### DATA EXTRACT

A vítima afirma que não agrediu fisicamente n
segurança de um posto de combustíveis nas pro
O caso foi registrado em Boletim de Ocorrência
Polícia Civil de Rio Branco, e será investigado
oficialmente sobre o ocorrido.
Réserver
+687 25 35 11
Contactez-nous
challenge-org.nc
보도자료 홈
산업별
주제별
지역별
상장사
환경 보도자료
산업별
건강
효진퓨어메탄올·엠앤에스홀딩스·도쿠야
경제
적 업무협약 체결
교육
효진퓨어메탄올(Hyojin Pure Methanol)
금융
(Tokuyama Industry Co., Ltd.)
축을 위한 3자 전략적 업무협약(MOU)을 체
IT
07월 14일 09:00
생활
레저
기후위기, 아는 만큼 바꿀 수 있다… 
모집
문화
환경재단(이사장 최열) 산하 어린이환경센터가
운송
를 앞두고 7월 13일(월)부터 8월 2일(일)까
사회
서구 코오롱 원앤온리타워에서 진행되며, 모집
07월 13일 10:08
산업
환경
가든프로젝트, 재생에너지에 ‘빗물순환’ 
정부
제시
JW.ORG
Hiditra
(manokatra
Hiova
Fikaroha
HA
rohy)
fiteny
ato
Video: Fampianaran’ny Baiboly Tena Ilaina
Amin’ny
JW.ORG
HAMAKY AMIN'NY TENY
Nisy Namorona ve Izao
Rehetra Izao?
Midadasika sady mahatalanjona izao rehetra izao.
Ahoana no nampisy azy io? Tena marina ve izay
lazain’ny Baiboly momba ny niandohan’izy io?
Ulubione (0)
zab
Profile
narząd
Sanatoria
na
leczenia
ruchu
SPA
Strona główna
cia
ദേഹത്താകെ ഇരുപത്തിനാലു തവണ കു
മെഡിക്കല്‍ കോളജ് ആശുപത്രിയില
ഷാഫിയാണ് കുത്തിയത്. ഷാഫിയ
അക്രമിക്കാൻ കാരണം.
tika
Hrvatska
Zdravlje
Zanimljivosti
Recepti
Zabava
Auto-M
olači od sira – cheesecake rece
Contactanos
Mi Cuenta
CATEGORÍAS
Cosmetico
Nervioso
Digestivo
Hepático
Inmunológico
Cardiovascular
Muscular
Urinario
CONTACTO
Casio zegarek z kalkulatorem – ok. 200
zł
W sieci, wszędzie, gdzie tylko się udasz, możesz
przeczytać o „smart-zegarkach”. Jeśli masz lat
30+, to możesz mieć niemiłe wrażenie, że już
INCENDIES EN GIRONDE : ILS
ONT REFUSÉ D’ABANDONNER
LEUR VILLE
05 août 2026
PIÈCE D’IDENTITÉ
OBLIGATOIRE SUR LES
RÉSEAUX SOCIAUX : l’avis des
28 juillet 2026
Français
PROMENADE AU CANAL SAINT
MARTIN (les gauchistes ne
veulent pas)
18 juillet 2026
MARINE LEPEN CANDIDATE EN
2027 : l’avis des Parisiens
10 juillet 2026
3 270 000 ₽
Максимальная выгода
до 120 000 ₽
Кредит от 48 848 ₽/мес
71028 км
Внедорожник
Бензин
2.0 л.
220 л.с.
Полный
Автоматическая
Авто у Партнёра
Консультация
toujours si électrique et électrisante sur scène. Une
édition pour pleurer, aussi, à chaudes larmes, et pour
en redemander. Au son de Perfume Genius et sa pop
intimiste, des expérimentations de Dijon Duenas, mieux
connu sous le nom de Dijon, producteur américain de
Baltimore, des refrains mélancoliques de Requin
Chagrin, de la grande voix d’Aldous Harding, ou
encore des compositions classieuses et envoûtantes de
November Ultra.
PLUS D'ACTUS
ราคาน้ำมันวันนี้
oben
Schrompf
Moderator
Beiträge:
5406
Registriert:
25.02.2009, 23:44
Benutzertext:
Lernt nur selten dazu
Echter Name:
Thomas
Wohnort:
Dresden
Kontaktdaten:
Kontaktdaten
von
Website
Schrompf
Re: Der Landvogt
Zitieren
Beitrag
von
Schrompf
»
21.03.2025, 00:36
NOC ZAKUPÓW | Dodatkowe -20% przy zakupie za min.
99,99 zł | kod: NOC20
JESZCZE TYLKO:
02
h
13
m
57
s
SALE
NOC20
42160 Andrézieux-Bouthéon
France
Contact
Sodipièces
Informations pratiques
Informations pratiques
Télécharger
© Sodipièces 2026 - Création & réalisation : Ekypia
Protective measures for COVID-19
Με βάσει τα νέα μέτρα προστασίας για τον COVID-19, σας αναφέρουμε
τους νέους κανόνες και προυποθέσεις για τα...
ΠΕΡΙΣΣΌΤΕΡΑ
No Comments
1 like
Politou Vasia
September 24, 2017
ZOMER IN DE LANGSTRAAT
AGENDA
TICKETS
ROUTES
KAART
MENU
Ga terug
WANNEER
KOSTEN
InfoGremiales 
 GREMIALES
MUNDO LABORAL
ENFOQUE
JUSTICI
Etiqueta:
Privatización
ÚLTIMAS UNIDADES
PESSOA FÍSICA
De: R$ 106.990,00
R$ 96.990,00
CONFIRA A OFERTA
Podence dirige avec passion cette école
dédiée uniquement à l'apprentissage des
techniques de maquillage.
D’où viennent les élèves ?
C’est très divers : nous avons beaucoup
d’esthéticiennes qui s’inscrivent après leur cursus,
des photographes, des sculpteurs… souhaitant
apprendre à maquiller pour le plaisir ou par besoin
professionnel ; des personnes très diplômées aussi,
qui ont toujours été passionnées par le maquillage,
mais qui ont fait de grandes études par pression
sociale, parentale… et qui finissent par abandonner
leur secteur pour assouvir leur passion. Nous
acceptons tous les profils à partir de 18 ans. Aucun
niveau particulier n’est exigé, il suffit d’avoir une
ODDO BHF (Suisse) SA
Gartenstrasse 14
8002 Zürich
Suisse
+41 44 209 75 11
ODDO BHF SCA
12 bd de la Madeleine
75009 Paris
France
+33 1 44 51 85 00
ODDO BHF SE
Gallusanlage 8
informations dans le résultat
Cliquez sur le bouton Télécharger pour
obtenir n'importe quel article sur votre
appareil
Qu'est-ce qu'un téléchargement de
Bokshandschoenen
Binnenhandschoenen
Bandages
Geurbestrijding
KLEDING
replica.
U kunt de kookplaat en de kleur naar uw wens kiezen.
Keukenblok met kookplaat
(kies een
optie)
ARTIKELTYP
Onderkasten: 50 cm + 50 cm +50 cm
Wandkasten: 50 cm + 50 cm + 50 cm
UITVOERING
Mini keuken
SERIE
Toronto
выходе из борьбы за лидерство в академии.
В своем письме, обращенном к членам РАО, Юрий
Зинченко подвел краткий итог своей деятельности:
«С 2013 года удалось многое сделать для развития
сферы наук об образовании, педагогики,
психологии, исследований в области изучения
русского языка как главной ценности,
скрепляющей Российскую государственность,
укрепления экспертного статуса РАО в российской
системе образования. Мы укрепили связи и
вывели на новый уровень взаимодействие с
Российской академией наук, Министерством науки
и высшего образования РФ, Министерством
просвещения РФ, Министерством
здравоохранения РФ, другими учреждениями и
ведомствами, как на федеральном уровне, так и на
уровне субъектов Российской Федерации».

### TO DO
Reproduce the lines above, beginning at the line with "Re: Der Landvogt" and stopping after the line with "d’esthéticiennes qui s’inscrivent", exactly as they are.

### TASK OUTPUT
Re: Der Landvogt
Zitieren
Beitrag
von
Schrompf
»
21.03.2025, 00:36
NOC ZAKUPÓW | Dodatkowe -20% przy zakupie za min.
99,99 zł | kod: NOC20
JESZCZE TYLKO:
02
h
13
m
57
s
SALE
NOC20
42160 Andrézieux-Bouthéon
France
Contact
Sodipièces
Informations pratiques
Informations pratiques
Télécharger
© Sodipièces 2026 - Création & réalisation : Ekypia
Protective measures for COVID-19
Με βάσει τα νέα μέτρα προστασίας για τον COVID-19, σας αναφέρουμε
τους νέους κανόνες και προυποθέσεις για τα...
ΠΕΡΙΣΣΌΤΕΡΑ
No Comments
1 like
Politou Vasia
September 24, 2017
ZOMER IN DE LANGSTRAAT
AGENDA
TICKETS
ROUTES
KAART
MENU
Ga terug
WANNEER
KOSTEN
InfoGremiales 
 GREMIALES
MUNDO LABORAL
ENFOQUE
JUSTICI
Etiqueta:
Privatización
ÚLTIMAS UNIDADES
PESSOA FÍSICA
De: R$ 106.990,00
R$ 96.990,00
CONFIRA A OFERTA
Podence dirige avec passion cette école
dédiée uniquement à l'apprentissage des
techniques de maquillage.
D’où viennent les élèves ?
C’est très divers : nous avons beaucoup
d’esthéticiennes qui s’inscrivent après leur cursus,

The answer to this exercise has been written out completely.